🤖 AI Summary
This work investigates the generalization capability of large language models (LLMs) under structural perturbations in logical reasoning tasks. Method: We propose a controllable stress-testing framework that systematically evaluates four perturbation types: deletion of critical/redundant rules, injection of contradictory evidence, logic-preserving rewrites (e.g., contraposition, De Morgan’s laws), and multi-rule equivalent transformations (2–5 simultaneous inference steps). Experiments span BERT, Qwen2, and LLaMA series models. Contribution/Results: Models exhibit near-perfect robustness to semantic-equivalent rewrites (≈100% accuracy) but suffer sharp performance drops—down to 25%—under critical rule removal and collapse to 0% under contradiction injection. Remarkably, they remain robust under multi-step logical transformations, indicating strong dependence on evidential completeness rather than formal complexity. This study is the first to disentangle and quantify two primary failure modes in LLM logical reasoning: sensitivity to missing evidence and lack of contradiction tolerance—establishing a novel benchmark for trustworthy reasoning evaluation.
📝 Abstract
Large language models (LLMs) excel across many natural language tasks, yet their generalisation to structural perturbations in logical contexts remains poorly understood. We introduce a controlled evaluation framework that probes reasoning reliability through four targeted stress tests: (1) rule deletion, removing either redundant or essential rules from a multi-step inference chain; (2) contradictory evidence injection; (3) logic-preserving rewrites generated through several families of equivalence laws (contrapositive, double negation, implication, De Morgan, identity, and commutativity); and (4) multi-law equivalence stacking that introduces 2-5 simultaneous logical transformations.

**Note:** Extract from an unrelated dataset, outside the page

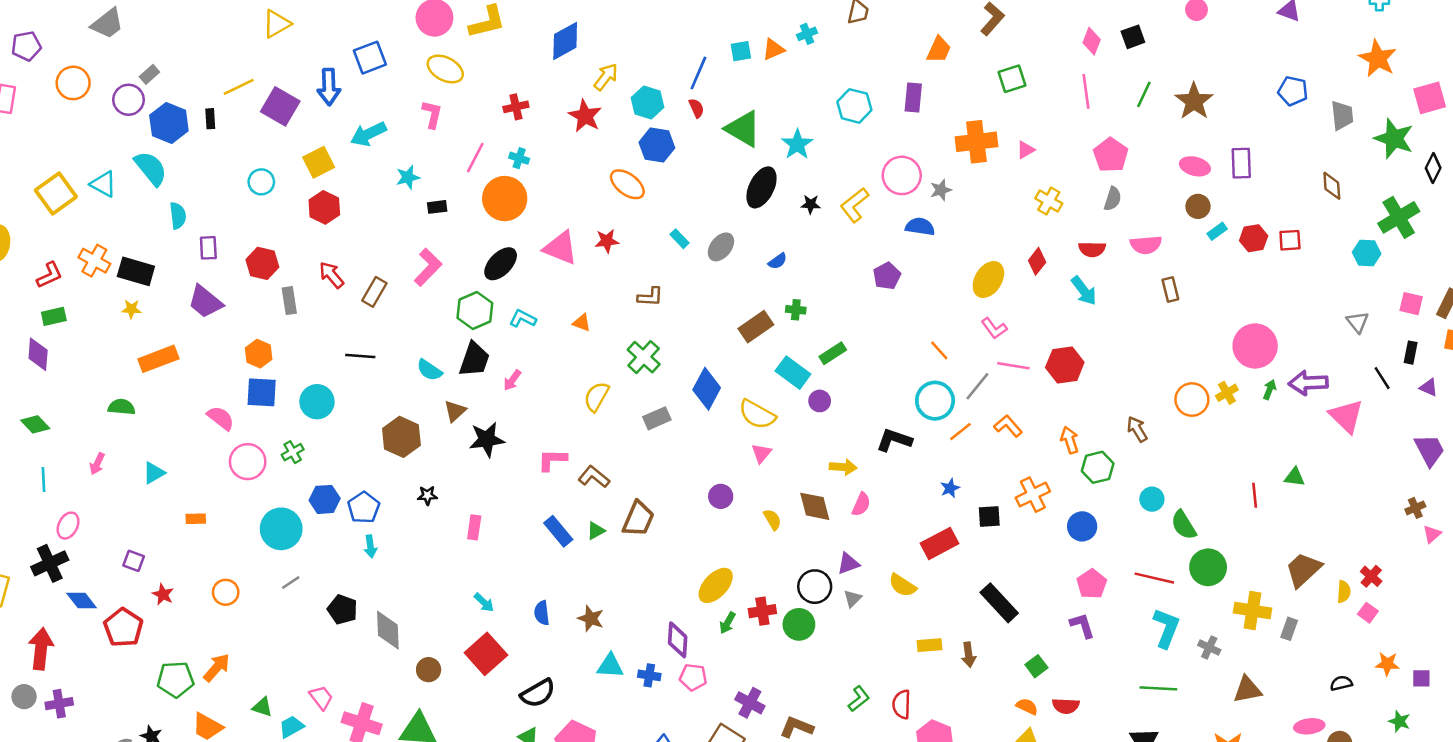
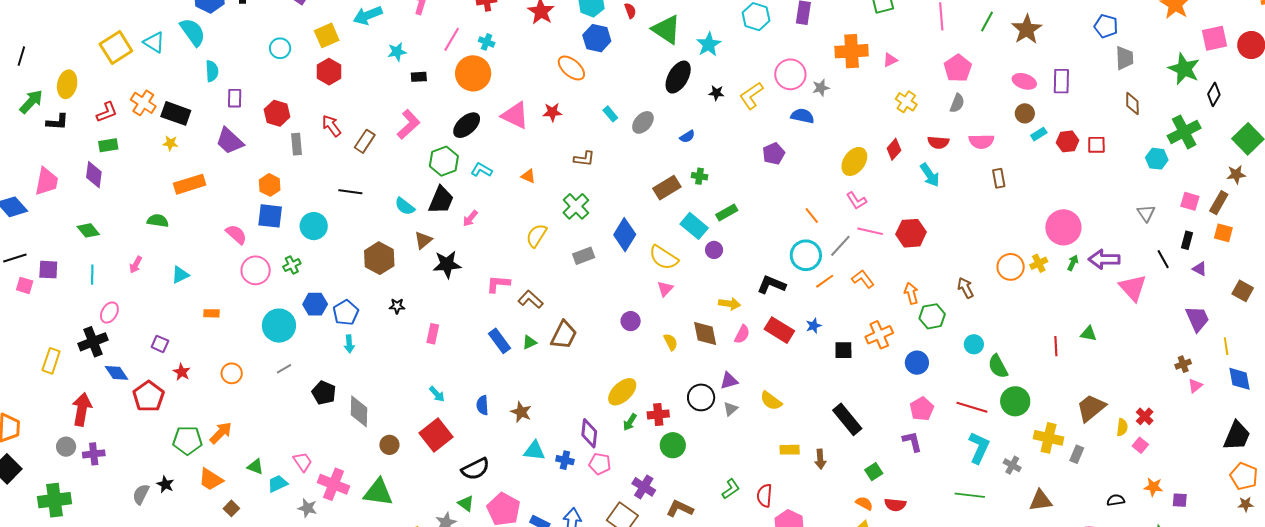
gray trapezoid: (1342, 115) -> (1125, 58), moved
red rectangle: (939, 543) -> (779, 330), moved, turned 56
green circle: (799, 624) -> (673, 445), moved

Across three representative model families: BERT, Qwen2, and LLaMA-like models. Our experiments reveal a strikingly consistent pattern: all models achieve perfect accuracy on the base tasks and remain fully generalise to redundant rule deletion and all equivalence-based rewrites (single or multi-law), but fail sharply under essential rule deletion (dropping to 25% accuracy) and collapse completely in the presence of explicit contradictions (0% accuracy). These results demonstrate that LLMs possess stable invariance to semantic-preserving logical transformations, yet remain fundamentally brittle to missing or conflicting evidence. Our framework provides a clean diagnostic tool for isolating such reasoning failure modes and highlights persistent gaps in the logical generalisation abilities of current LLMs.